For two point-like objects, we have \$U = -G\frac{M \, m}{r}\$, where \$G\$ is the gravitational constant, \$M\$ and \$m\$ are their masses, and \$r\$ is the distance between the two. Note that the divisor really is the distance; this the gravitational potential fields reach
far indeed. If you calculate its derivative, it is the familiar \$F = -G\frac{M \, m}{r^2}\$ (as a vector quantity, in the direction to the center of mass of the system; this applies to each point separately).

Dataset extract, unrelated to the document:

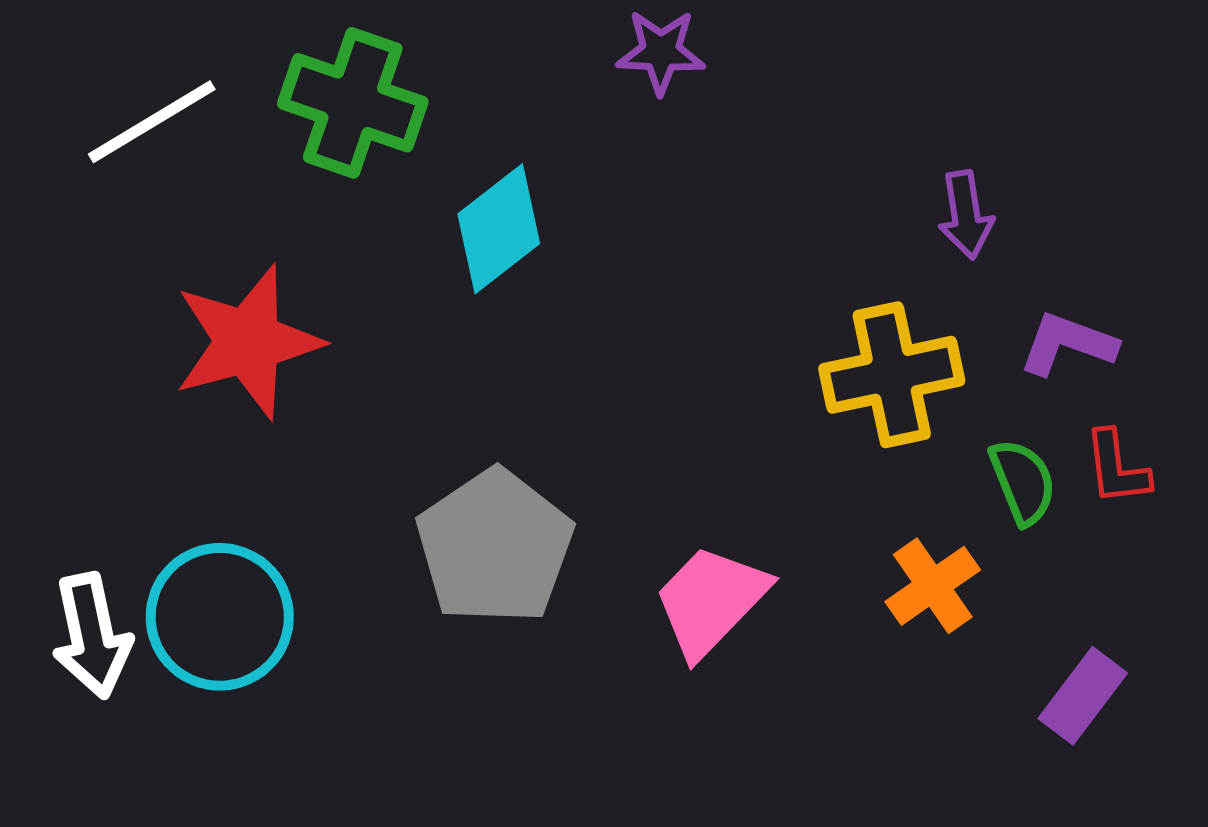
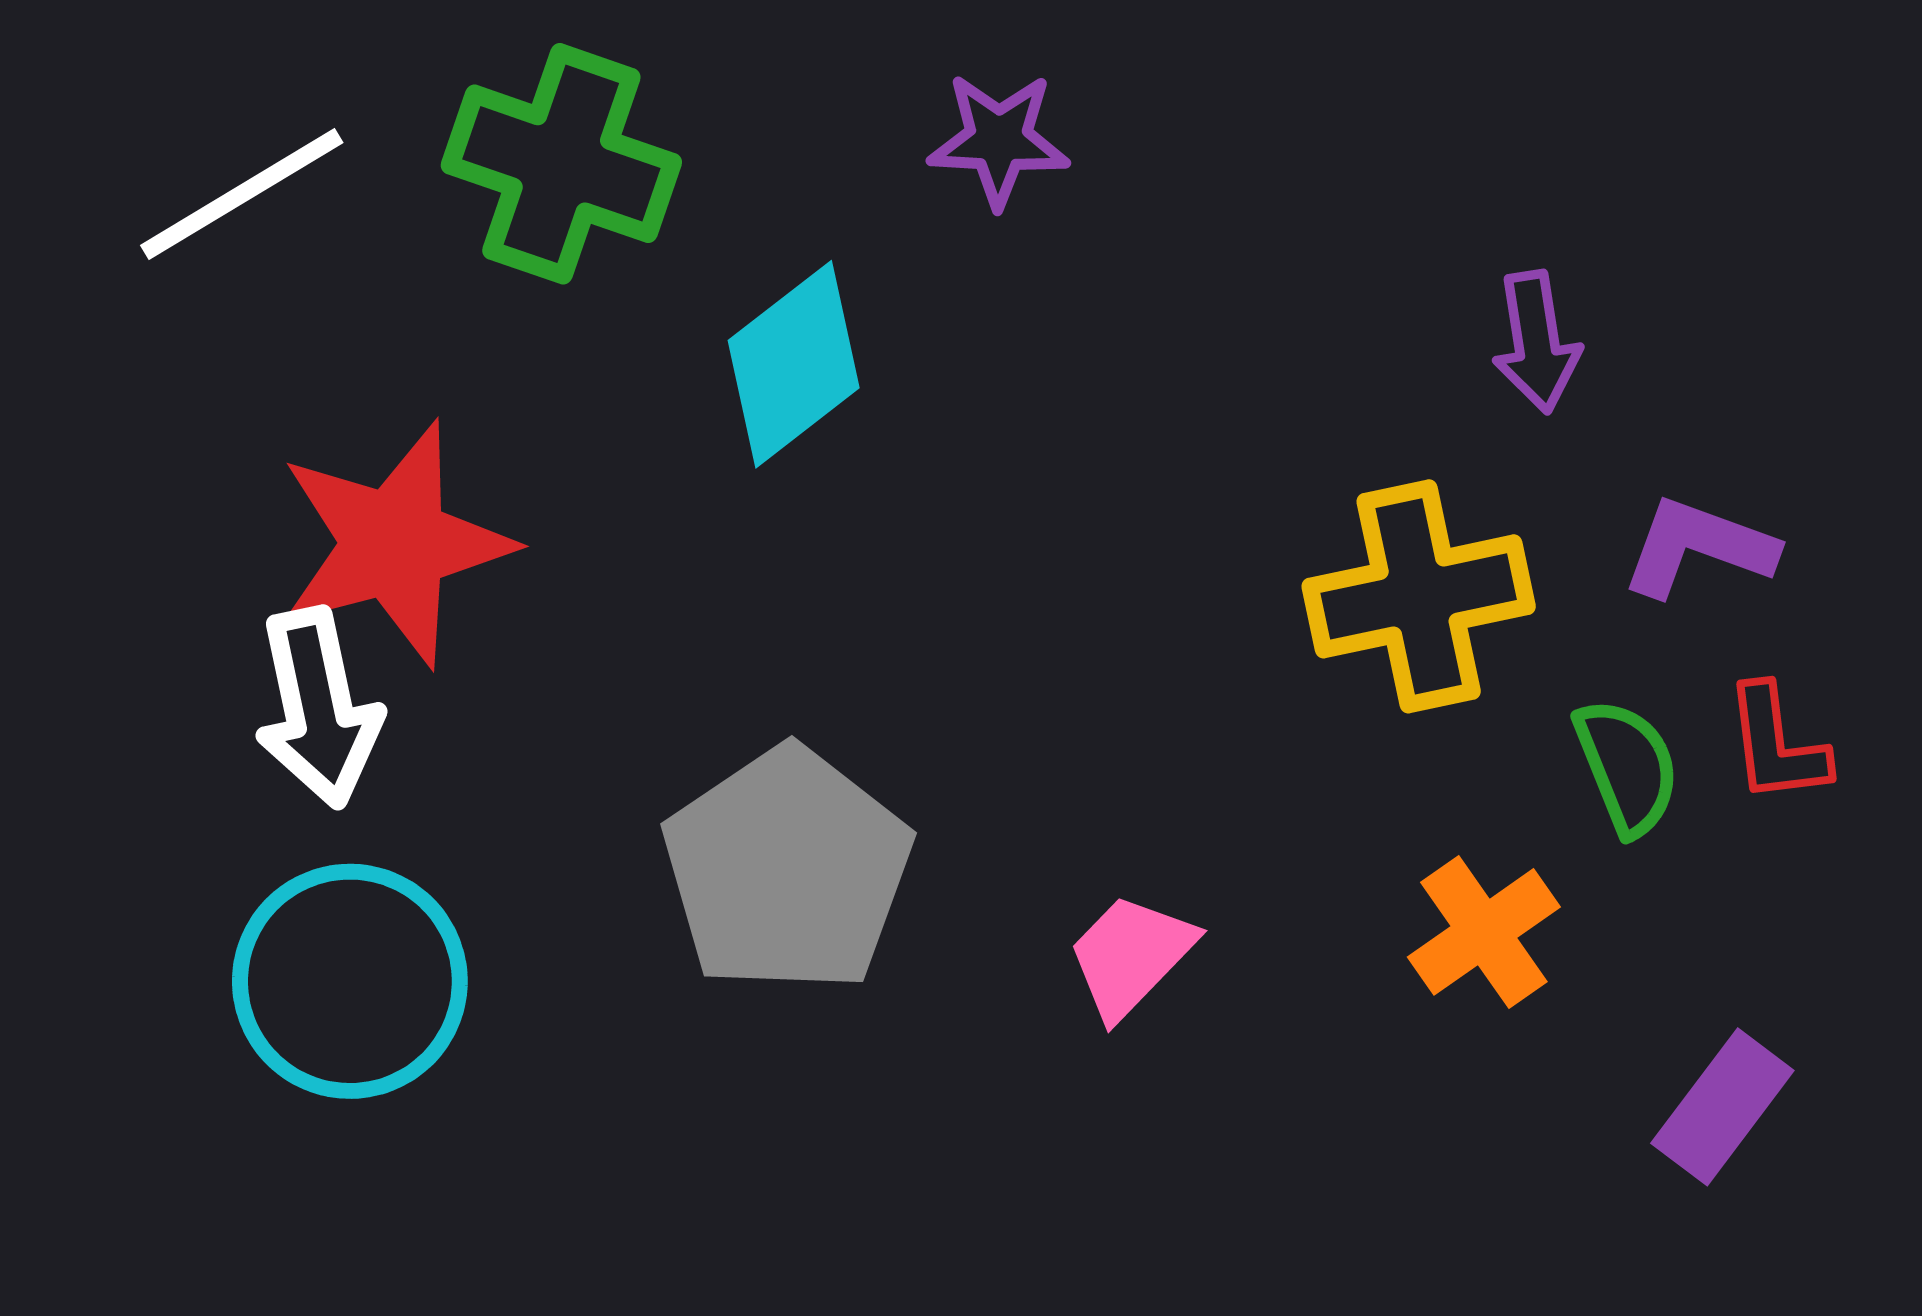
purple star: (661, 52) -> (999, 140), moved
pink trapezoid: (711, 601) -> (1131, 956), size x0.7
white arrow: (92, 636) -> (318, 708), moved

So, this is just another way to describe Newtonian physics.
Work is the amount of force exerted over a specific displacement, say from \$a\$ to \$b\$. If the force is constant, \$W = (b - a)F\$; if the force varies, \$W = \int_a^b F(p) \, d \, p\$. With respect to the gravitational potential field, it is exactly the difference in gravitational potential energy between the final and initial points. If you move in a gravity field, but stay at the same potential, you do no work; only the change in the potential matters.
Orbits – and even driving a car in hilly countryside – work very much like pendulums, since the Earths gravitational field is not really uniform, and besides is affected by the Moon anyway: because you don't stay in the same potential, you trade potential energy with kinetic energy. When you go "downhill", you gain speed (trade gravitational potential energy to kinetic energy); when you go uphill, you slow down (trade kinetic energy to gravitational potential energy). The International Space Station occasionally needs additional speed boosts, but this is because even at 400 km up, there is still a bit left of Earth's atmosphere, slowing the ISS down. (Note that ISS orbital speed is also about 7.66 km/s ≃ 27600 km/h ≃ 17100 mph. Currently, atmospheric drag causes the ISS to slow down by about 0.00000000066 km/s per second.)

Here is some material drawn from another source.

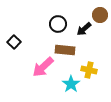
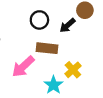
yellow cross: (89, 70) -> (73, 70), turned 35

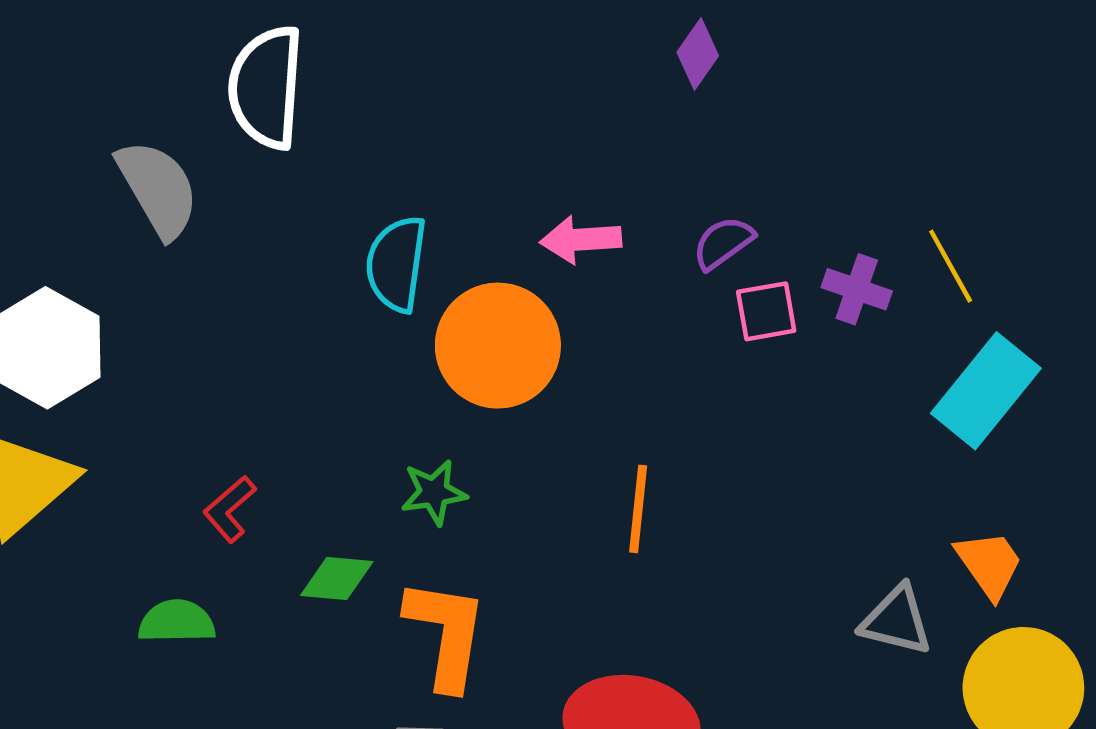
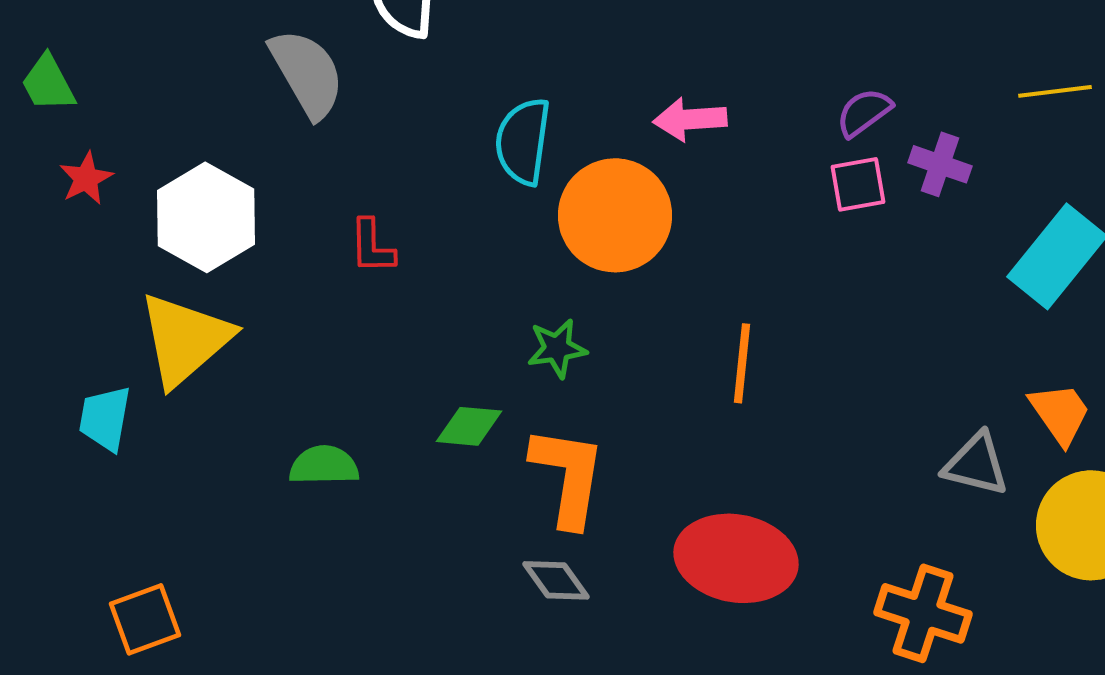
purple semicircle: (723, 243) -> (864, 112), moved
yellow line: (951, 266) -> (1055, 91), moved, turned -68
red L-shape: (230, 509) -> (372, 246), moved, turned -50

If we go back to the object on a table, there is a force pulling the object and the center of gravity closer together; a small force due to fluid displacement which is either in the same direction (if denser than air) or opposite direction (if lighter than air). These are countered by the "static" force of the chair and ground and surrounding material involved. (Such systems are examined in the Mechanics subfield of physics – classical mechanics in this particular context. The forces that exist due to materials requiring energy to change shape, and the overall forces being less than that, are often called "static" in this context, because they are opposing
dynamic forces – forces that try to change things. In other words, "static" and "dynamic" in this context are just labels that help conceptualize the situation, just like "acceleration" and "deceleration" are just two words describing change in speed or velocity.)

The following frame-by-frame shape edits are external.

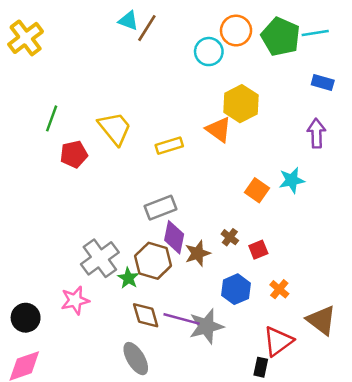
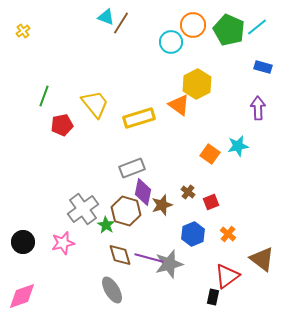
cyan line: (315, 33) -> (257, 27), turned -30
yellow cross: (26, 38) -> (23, 31), size x0.5
yellow rectangle: (169, 146) -> (139, 118), size x1.4
black circle: (26, 318) -> (23, 242), moved

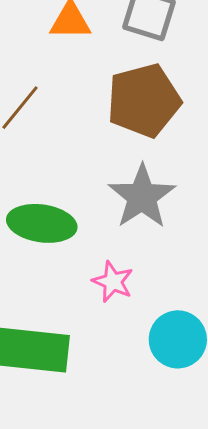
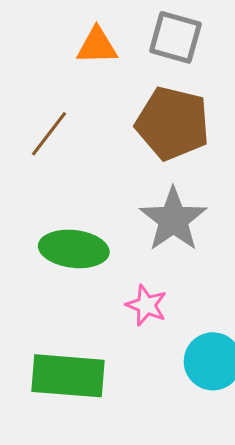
brown pentagon: (144, 100) -> (173, 123), turned 30

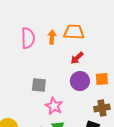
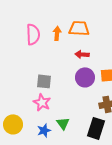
red arrow: (77, 58) -> (82, 54), turned 48
pink star: (54, 106) -> (42, 102), moved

It is often easier/shorter to just say that it's the table causing the equal but opposite force, but it's actually all material supporting the object
not changing, that contribute to it. At the atomic level, it's due to Pauli exclusion principle; because electrons repel each other, you need to spend a lot of energy to smush atoms closer together. (We call those kinds of forces
pressure, by the way.)
Since it's me writing this, there may have crept inaccuracies or poor analogs into this post. If you notice them, let me know; definitely do point them out so we can fix them. The last thing I want is to lead others astray in their basic grasp of physics!